--- Record set Enclosed Below ---

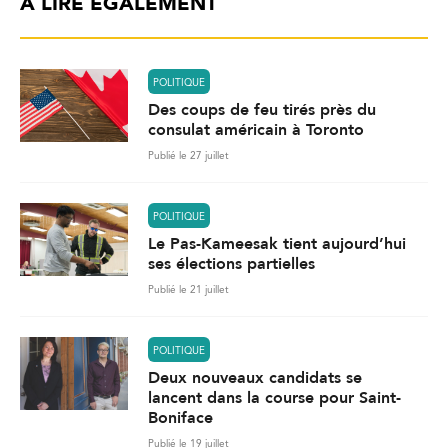
À LIRE ÉGALEMENT
POLITIQUE
Des coups de feu tirés près du
consulat américain à Toronto
Publié le 27 juillet
POLITIQUE
Le Pas-Kameesak tient aujourd’hui
ses élections partielles
Publié le 21 juillet
POLITIQUE
Deux nouveaux candidats se
lancent dans la course pour Saint-
Boniface
Publié le 19 juillet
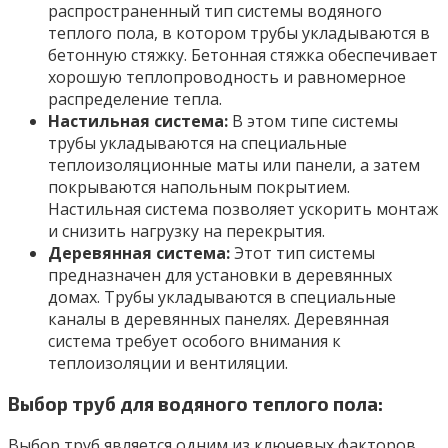
распространенный тип системы водяного
теплого пола, в котором трубы укладываются в
бетонную стяжку. Бетонная стяжка обеспечивает
хорошую теплопроводность и равномерное
распределение тепла.
Настильная система:
В этом типе системы
трубы укладываются на специальные
теплоизоляционные маты или панели, а затем
покрываются напольным покрытием.
Настильная система позволяет ускорить монтаж
и снизить нагрузку на перекрытия.
Деревянная система:
Этот тип системы
предназначен для установки в деревянных
домах. Трубы укладываются в специальные
каналы в деревянных панелях. Деревянная
система требует особого внимания к
теплоизоляции и вентиляции.
Выбор труб для водяного теплого пола:
Выбор труб является одним из ключевых факторов,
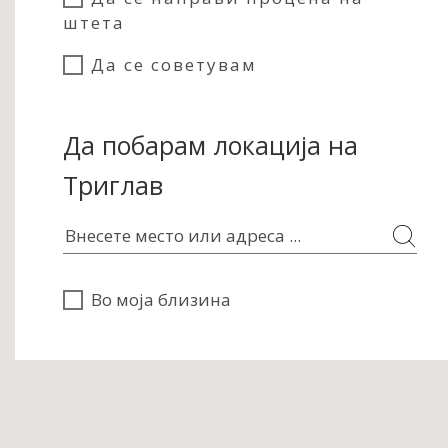
штета
Да се советувам
Да побарам локација на
Триглав
Во моја близина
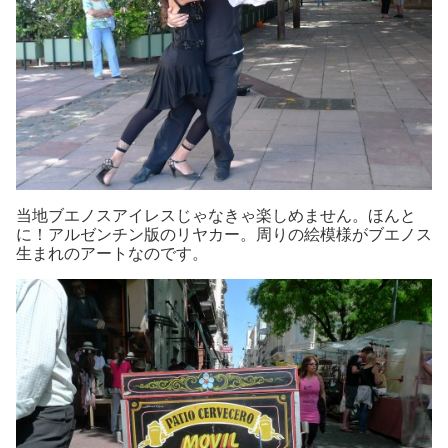
当地ブエノスアイレスじゃなきゃ楽しめません。ほんと
に！アルゼンチン版のリヤカー。周りの絵模様がブエノス
生まれのアートなのです。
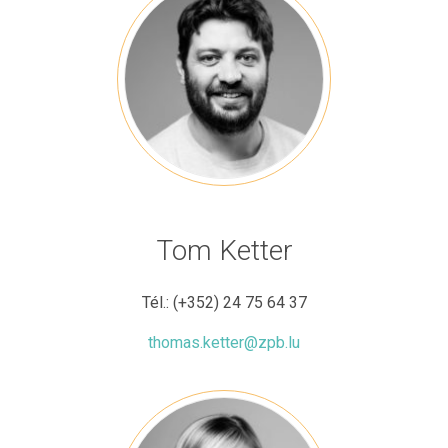
Tom Ketter
Tél.:
(+352) 24 75 64 37
thomas.ketter@zpb.lu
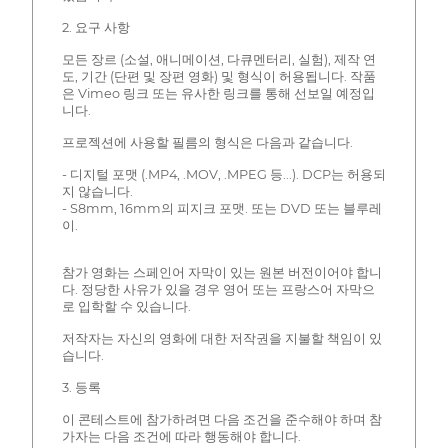
2. 요구 사항
모든 장르 (소설, 애니메이션, 다큐멘터리, 실험), 제작 연
도, 기간 (단편 및 장편 영화) 및 형식이 허용됩니다. 작품
은 Vimeo 링크 또는 유사한 링크를 통해 선보일 예정입
니다.
프로젝션에 사용할 필름의 형식은 다음과 같습니다.
- 디지털 포맷 (.MP4, .MOV, .MPEG 등...). DCP는 허용되
지 않습니다.
- S8mm, 16mm의 피지크 포맷. 또는 DVD 또는 블루레
이.
참가 영화는 스페인어 자막이 있는 원본 버전이어야 합니
다. 정당한 사유가 있을 경우 영어 또는 프랑스어 자막으
로 입학할 수 있습니다.
저작자는 자신의 영화에 대한 저작권을 지불할 책임이 있
습니다.
3. 등록
이 콘테스트에 참가하려면 다음 조건을 준수해야 하며 참
가자는 다음 조건에 따라 행동해야 합니다.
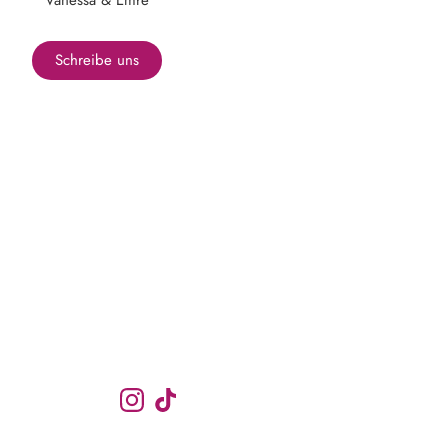
Vanessa & Emre
Schreibe uns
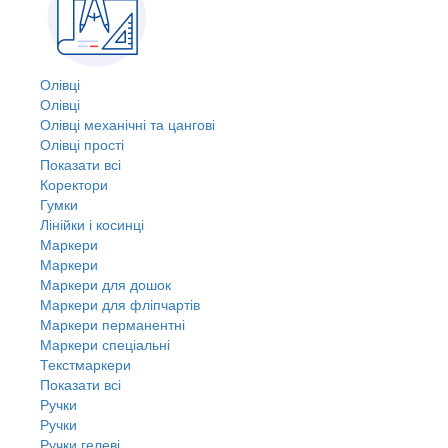
Олівці
Олівці
Олівці механічні та цангові
Олівці прості
Показати всі
Коректори
Гумки
Лінійки і косинці
Маркери
Маркери
Маркери для дошок
Маркери для фліпчартів
Маркери перманентні
Маркери спеціальні
Текстмаркери
Показати всі
Ручки
Ручки
Ручки гелеві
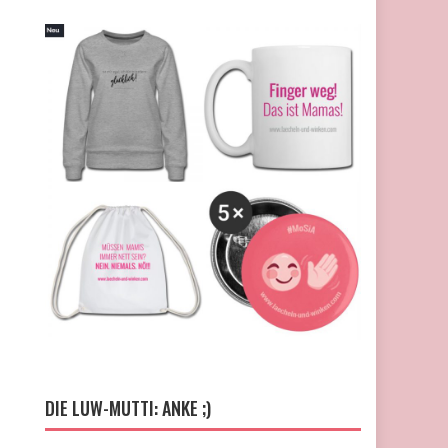
DIE LUW-MUTTI: ANKE ;)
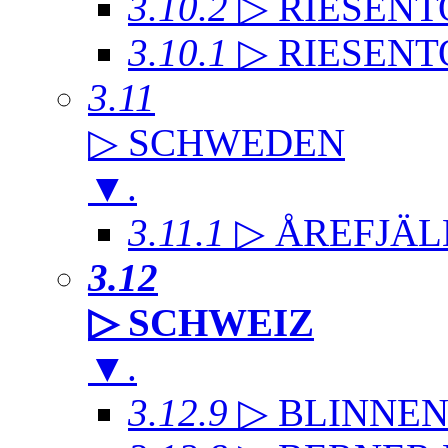
3.10.2
▷ RIESENT
3.10.1
▷ RIESENT
3.11
▷ SCHWEDEN
▼
.
3.11.1
▷ ÅREFJÄL
3.12
▷ SCHWEIZ
▼
.
3.12.9
▷ BLINNE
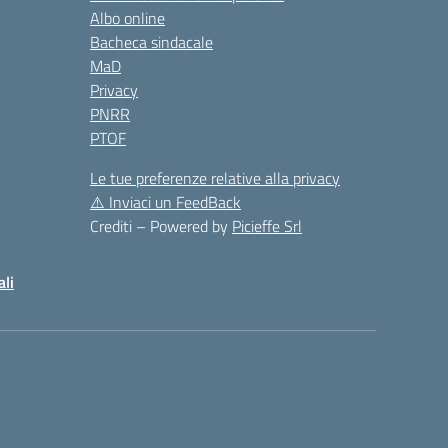
Albo online
Bacheca sindacale
MaD
Privacy
PNRR
PTOF
Le tue preferenze relative alla privacy
⚠️
Inviaci un FeedBack
Crediti – Powered by
Picieffe Srl
ali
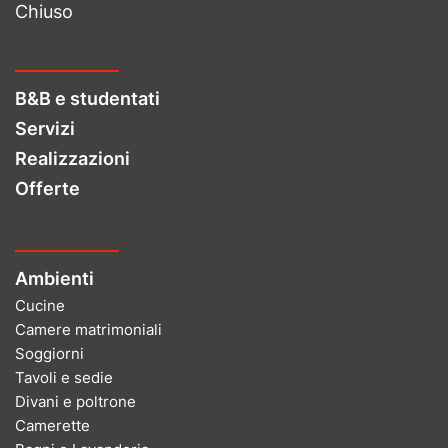
Chiuso
B&B e studentati
Servizi
Realizzazioni
Offerte
Ambienti
Cucine
Camere matrimoniali
Soggiorni
Tavoli e sedie
Divani e poltrone
Camerette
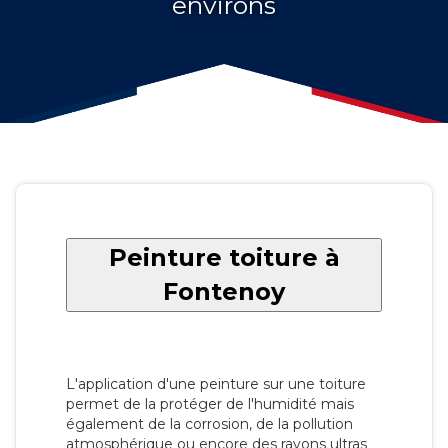
environs
Peinture toiture à
Fontenoy
L'application d'une peinture sur une toiture
permet de la protéger de l'humidité mais
également de la corrosion, de la pollution
atmosphérique ou encore des rayons ultras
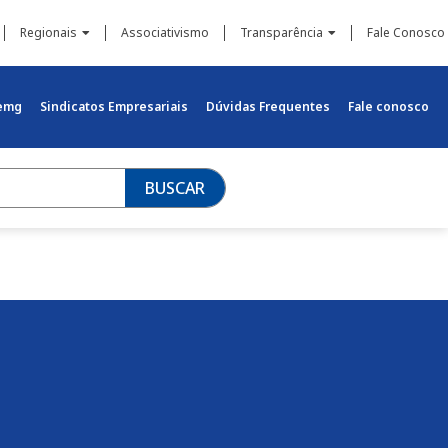
Regionais
Associativismo
Transparência
Fale Conosco
iemg
Sindicatos Empresariais
Dúvidas Frequentes
Fale conosco
BUSCAR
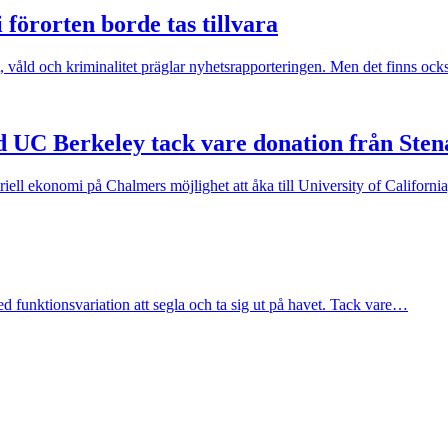
förorten borde tas tillvara
at, våld och kriminalitet präglar nyhetsrapporteringen. Men det finns oc
C Berkeley tack vare donation från Stena
riell ekonomi på Chalmers möjlighet att åka till University of Californ
 funktionsvariation att segla och ta sig ut på havet. Tack vare…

--- End of Enclosed Record set ---

▸ **Directions for this task**: Using the records above, return verbatim only the part that opens with the line containing "이 콘테스트에 참가하려면 다음 조건을 준수해야 하며 참" and closes with the line containing "Маркери спеціальні"; pictures stay out.

▸ **The completed task**:
이 콘테스트에 참가하려면 다음 조건을 준수해야 하며 참
가자는 다음 조건에 따라 행동해야 합니다.
Vanessa & Emre
Schreibe uns
Олівці
Олівці
Олівці механічні та цангові
Олівці прості
Показати всі
Коректори
Гумки
Лінійки і косинці
Маркери
Маркери
Маркери для дошок
Маркери для фліпчартів
Маркери перманентні
Маркери спеціальні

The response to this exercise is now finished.